Write out, word for word, the part of the listing below that opens with the line containing "03238 Lichterfeld" and closes with the line containing "Реклама вашого конкурсу", keeping both of those lines and adding no others.
######
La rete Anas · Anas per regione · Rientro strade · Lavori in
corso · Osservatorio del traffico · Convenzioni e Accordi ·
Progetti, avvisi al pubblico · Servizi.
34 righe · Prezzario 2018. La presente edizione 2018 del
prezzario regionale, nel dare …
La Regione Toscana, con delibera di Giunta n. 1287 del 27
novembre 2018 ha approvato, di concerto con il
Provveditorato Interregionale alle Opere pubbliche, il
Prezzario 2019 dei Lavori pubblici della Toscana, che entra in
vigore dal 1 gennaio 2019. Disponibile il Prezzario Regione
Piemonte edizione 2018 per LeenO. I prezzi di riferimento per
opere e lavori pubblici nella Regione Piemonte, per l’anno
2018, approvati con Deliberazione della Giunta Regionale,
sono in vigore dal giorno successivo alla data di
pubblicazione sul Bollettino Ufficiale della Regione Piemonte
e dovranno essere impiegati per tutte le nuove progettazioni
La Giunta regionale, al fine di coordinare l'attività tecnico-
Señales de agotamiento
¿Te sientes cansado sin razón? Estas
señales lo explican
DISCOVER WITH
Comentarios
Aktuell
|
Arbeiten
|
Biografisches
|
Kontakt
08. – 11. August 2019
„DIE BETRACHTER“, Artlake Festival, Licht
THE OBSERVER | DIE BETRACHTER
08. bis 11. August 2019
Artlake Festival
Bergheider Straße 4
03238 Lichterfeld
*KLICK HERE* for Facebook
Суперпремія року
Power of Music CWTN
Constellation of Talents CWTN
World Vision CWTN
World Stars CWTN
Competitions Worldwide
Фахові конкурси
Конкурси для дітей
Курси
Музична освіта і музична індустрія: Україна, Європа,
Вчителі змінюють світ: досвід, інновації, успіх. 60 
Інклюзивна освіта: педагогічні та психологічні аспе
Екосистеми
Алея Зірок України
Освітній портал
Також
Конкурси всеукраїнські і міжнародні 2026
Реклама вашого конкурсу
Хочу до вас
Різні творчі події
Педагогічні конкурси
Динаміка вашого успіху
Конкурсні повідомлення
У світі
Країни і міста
######
> _ANSWER BOX_:
03238 Lichterfeld
*KLICK HERE* for Facebook
Суперпремія року
Power of Music CWTN
Constellation of Talents CWTN
World Vision CWTN
World Stars CWTN
Competitions Worldwide
Фахові конкурси
Конкурси для дітей
Курси
Музична освіта і музична індустрія: Україна, Європа,
Вчителі змінюють світ: досвід, інновації, успіх. 60 
Інклюзивна освіта: педагогічні та психологічні аспе
Екосистеми
Алея Зірок України
Освітній портал
Також
Конкурси всеукраїнські і міжнародні 2026
Реклама вашого конкурсу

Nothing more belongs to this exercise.